Your task:
In the records, find every line with the word "επιλογές" and copy it out.
● ● ● ● ●
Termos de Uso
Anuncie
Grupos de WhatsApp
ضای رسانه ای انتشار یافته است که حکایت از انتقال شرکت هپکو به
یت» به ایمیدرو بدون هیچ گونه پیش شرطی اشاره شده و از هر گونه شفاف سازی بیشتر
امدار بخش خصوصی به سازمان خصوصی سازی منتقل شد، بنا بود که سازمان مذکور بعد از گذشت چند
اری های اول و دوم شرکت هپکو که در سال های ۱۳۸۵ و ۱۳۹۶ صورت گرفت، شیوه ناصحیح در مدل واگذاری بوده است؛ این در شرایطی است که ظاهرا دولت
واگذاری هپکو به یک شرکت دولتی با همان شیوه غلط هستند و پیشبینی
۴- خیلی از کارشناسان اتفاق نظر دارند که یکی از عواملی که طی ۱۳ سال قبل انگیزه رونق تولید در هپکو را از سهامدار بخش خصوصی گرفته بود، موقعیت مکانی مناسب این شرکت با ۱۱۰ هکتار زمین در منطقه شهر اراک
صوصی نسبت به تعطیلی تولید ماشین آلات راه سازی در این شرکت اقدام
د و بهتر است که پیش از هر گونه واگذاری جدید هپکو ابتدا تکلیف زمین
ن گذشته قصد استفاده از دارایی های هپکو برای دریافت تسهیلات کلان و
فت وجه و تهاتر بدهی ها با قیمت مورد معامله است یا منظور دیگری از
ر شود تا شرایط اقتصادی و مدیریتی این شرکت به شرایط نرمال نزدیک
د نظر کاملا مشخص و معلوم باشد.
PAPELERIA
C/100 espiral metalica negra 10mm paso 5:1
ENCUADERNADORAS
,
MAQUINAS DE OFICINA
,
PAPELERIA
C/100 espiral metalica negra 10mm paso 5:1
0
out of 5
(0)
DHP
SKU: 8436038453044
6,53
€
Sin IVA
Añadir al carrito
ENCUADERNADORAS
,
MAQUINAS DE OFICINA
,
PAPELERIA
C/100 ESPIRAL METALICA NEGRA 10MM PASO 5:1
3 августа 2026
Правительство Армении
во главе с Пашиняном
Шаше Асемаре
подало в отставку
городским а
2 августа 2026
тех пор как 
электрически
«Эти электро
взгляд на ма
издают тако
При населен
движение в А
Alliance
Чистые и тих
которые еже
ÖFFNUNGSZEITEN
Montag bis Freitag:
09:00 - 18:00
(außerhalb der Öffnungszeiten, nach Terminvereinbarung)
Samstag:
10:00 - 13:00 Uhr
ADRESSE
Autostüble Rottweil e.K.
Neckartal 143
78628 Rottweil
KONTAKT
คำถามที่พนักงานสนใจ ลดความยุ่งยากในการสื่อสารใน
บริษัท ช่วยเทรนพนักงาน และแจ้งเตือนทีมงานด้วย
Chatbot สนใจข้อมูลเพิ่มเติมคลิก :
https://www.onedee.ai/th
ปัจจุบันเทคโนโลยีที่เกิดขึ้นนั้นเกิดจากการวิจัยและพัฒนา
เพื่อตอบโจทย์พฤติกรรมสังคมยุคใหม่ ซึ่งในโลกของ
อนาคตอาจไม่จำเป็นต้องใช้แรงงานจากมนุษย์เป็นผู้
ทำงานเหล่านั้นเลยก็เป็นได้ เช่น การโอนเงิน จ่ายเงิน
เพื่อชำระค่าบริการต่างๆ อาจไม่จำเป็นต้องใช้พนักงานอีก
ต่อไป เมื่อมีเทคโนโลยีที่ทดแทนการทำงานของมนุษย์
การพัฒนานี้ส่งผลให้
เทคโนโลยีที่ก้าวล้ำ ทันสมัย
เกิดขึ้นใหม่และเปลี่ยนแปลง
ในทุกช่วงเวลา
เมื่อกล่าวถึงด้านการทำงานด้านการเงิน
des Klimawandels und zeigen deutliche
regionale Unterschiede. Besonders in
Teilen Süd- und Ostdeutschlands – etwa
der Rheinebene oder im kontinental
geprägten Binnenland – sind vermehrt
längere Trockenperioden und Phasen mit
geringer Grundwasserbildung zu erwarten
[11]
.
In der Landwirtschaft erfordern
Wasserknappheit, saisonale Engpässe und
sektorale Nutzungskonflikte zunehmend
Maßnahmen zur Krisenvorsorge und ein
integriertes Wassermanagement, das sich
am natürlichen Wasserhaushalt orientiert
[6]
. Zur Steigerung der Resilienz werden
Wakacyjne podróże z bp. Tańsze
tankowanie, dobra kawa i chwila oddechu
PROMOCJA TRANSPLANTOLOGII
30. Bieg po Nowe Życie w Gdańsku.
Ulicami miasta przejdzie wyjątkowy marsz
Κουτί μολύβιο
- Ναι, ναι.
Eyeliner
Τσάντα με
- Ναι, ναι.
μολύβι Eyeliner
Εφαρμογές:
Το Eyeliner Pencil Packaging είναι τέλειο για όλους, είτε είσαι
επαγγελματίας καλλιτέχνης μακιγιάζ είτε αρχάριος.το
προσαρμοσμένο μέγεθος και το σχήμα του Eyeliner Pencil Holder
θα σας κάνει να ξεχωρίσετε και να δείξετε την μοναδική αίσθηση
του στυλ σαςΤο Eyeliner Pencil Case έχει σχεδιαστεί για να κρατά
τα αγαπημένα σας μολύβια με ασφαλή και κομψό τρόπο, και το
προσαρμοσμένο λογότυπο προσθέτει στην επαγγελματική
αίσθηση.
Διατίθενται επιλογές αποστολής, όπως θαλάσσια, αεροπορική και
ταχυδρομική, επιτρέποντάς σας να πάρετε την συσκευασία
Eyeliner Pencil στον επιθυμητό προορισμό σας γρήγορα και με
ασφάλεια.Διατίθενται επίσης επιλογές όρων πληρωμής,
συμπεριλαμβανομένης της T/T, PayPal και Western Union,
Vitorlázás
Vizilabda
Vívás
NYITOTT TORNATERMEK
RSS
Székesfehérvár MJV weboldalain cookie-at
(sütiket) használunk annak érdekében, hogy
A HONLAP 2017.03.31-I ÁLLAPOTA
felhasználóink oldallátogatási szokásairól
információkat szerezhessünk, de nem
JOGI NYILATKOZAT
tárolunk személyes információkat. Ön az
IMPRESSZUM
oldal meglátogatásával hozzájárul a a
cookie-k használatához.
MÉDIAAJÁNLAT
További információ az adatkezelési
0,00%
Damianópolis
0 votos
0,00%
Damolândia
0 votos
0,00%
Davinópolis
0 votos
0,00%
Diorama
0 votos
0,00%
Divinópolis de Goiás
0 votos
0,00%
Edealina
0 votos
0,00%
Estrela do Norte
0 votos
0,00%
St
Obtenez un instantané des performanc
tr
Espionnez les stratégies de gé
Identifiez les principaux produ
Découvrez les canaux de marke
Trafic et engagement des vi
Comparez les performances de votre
● ● ● ● ●
Completed task:
Διατίθενται επιλογές αποστολής, όπως θαλάσσια, αεροπορική και
ασφάλεια.Διατίθενται επίσης επιλογές όρων πληρωμής,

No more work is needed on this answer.